The mound of red earth beneath which Isaac Mang’ombe lay was still fresh when his relatives stormed his house and took away everything he and his widow had toiled for.
“Our brother died suddenly in 2014 and we suspected she had a hand in his death. We were angry and resolved to take away everything in his house,” recalls 45-year-old Mang’ombe’s cousin, Patrick Chiusiwa.
He confesses that as the burial ceremony approached the final stages, in Mgombe Village, Traditional Authority (T/A) Mwansambo in Nkhotakota, his mind was filled with plans on how to punish Kambombo Banda in her already hopeless situation.
The 35-year-old widow had been married to her husband for 11 years with three daughters between them, the eldest having turned seven in the year of her father’s death.
“We lived a happy life together. My husband used to save and invest any coin he would lay his hands on for the sake of our daughters. In 2014, he started buying iron sheets for a house we were to build in his home village,” Banda says with sore nostalgia.
Mang’ombe’s death summoned his relatives’ true colours. They swiftly took away any valuable item including kitchen utensils, leaving Banda and her children destitute.
“We also stopped her from farming on the piece of land that they had acquired together,” Chiusiwa says.
In her desperate search for justice, Banda lodged a complaint with marriage councillors who ruled in her favour. Chiusiwa and the family, however, stuck to the grabbed property.
Another desperate knock on the village head’s door cast a flitting smile on the widow’s face. The local ruler’s order that the property should be returned to Banda and her children was defied too.
Today, Chiusiwa rues his acts and has vowed to be at the forefront in chastising those who take a deceased’s property away from his family.
Banda confirms that Chiusiwa is now a pillar in her family and readily available to provide support to her and the children.
“During lean seasons, he provides us with food so that we don’t die from hunger. He also buys school items for the children every term,” she states.
Gender experts and human rights activists say property grabbing is a new form of gendered violence against women, threatening their security across southern and east African countries such as Malawi.
The experts say forced evictions are often accompanied by further acts of violence, including physical and mental harassment and abuse.
Widows are particularly vulnerable, partly as a result of weakened customary practice and social safety nets that used to provide support to widowed women and their children.
In Malawi, Nkhotakota is one of the districts where abuse of widows is rampant.
The trend invited the Catholic Commission for Justice and Peace of the Archdiocese of Lilongwe (CCJP – Lilongwe) to roll out the ‘Enhancing access to justice for vulnerable women’ project (commonly known as primary justice) in T/As Mwadzama and Mwansambo.
The project, financially supported by the Charles Stewart- Mott Foundation, is aimed at enhancing access to justice for women and children through improving the quality and accessibility of primary justice system.

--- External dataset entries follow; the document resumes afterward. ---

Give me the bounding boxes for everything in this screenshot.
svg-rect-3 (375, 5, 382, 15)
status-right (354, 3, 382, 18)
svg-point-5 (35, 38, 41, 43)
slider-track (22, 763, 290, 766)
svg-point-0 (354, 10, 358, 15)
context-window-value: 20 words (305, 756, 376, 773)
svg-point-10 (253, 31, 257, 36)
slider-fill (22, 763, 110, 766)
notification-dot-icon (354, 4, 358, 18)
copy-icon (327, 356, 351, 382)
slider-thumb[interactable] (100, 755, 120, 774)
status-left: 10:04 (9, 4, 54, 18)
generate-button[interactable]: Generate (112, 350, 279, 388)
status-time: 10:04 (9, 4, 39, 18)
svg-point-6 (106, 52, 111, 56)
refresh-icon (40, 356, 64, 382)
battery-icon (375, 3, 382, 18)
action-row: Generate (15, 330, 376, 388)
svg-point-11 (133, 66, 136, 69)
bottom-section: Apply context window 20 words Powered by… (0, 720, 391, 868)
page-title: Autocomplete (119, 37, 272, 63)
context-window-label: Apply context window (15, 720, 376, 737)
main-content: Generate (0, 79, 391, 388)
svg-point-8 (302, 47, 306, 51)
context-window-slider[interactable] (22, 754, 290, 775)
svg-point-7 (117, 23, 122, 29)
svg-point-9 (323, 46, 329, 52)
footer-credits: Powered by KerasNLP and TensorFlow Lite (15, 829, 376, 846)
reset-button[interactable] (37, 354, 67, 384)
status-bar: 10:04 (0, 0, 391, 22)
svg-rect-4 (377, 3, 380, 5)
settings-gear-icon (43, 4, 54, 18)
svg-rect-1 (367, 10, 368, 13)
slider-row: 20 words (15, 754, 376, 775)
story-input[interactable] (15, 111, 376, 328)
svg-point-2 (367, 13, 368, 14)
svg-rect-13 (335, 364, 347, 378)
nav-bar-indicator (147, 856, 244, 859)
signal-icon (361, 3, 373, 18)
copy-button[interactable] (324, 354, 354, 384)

CCJP – Lilongwe project officer for access to justice project, Richard Kusseni, says they facilitated the formation of and strengthened the capacity of village tribunals, which are reviewing cases bordering on property grabbing and violation of the rights of women and children in the district.

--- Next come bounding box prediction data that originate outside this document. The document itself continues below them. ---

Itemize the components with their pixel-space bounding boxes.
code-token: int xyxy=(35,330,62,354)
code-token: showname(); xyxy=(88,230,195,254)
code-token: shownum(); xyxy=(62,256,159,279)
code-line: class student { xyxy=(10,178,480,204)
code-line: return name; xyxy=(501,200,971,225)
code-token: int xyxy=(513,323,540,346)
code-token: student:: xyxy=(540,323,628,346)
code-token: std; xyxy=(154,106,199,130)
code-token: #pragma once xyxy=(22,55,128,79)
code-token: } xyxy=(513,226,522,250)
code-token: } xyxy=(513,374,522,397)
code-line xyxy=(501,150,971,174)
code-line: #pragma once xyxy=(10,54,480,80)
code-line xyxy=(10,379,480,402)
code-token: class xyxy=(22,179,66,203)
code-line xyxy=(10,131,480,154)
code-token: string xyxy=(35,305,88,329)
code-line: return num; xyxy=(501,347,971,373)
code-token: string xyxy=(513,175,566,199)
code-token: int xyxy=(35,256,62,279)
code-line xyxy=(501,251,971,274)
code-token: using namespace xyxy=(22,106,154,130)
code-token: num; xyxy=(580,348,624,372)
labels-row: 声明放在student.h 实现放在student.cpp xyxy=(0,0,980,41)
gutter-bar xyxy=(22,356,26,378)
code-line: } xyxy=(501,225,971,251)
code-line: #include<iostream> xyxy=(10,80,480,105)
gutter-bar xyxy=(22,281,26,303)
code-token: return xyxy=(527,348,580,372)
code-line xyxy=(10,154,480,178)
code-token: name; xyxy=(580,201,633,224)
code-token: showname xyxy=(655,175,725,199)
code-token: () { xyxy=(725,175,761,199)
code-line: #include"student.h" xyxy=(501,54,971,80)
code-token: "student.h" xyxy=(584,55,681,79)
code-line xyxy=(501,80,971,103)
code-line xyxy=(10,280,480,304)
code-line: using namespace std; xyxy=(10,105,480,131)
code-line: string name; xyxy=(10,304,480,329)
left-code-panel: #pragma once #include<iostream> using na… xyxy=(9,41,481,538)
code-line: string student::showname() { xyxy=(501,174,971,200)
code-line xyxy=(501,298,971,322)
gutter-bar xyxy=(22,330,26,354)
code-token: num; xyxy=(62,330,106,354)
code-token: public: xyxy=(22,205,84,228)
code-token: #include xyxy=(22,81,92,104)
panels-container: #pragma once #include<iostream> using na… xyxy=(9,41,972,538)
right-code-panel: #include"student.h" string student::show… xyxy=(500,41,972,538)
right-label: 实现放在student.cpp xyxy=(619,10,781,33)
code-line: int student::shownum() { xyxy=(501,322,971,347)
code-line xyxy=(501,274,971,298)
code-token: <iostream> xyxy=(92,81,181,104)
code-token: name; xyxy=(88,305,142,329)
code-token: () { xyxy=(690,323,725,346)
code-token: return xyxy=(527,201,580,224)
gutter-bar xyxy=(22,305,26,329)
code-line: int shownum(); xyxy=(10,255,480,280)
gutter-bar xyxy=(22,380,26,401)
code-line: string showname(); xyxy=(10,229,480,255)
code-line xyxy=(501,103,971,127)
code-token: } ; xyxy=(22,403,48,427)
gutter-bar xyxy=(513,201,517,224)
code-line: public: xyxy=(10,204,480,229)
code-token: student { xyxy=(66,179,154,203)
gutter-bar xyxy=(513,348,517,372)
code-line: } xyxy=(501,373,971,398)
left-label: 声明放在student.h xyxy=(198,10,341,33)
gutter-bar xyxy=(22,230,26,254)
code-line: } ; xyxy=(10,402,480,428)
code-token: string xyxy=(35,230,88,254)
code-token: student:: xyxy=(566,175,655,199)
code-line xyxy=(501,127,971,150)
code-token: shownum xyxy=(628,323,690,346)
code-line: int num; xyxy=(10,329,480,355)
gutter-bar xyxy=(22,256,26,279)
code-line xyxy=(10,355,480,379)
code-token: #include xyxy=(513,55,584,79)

The project has also trained community-based educators (CBEs) and formed what they call Start Awareness Support Action (Sasa) groups, which are engaging communities and families to prevent intimate partner violence and promote gender equity.

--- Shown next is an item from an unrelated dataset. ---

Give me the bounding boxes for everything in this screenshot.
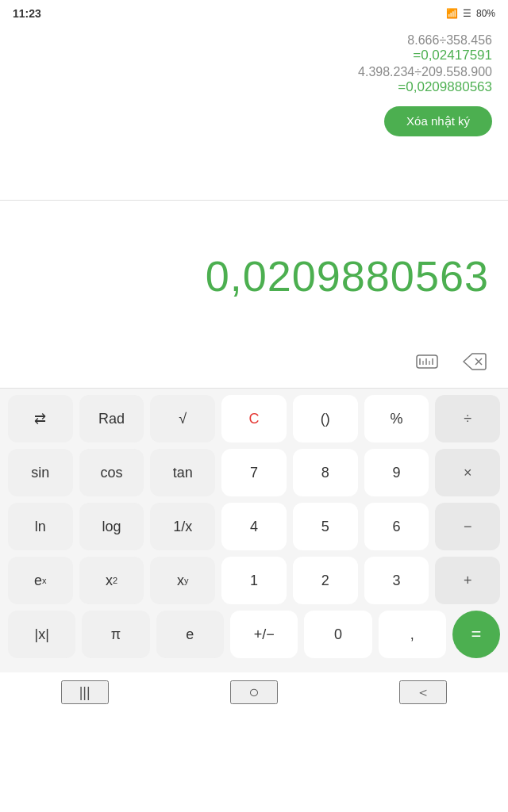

Sasa is a phased community mobilisation intervention which seeks to have participatory, gender transformative violence prevention programmes that can both impact levels of intimate partner violence and reduce HIV-related risk behaviours.
Chiusiwa says it is through the intervention that the family changed their decision and later returned the grabbed property back to the widow and her children.
Nkhotakota First Grade Magistrate Fred Juma Chilowetsa says CBEs and Sasa groups have demonstrated the potential for interventions to address inequitable gender norms and reduce HIV-related risk factors.
Chilowetsa further discloses that the project has helped in slashing the backlog of cases on sexual and gender-based violence in the courts as well as pacifying families in the lakeshore district.
“Previously, courts in Nkhotakota were congested and overwhelmed with misdemeanour cases such as fighting over land and marital differences. Those cases are now being handled at village level by traditional leaders and village tribunals,” he says.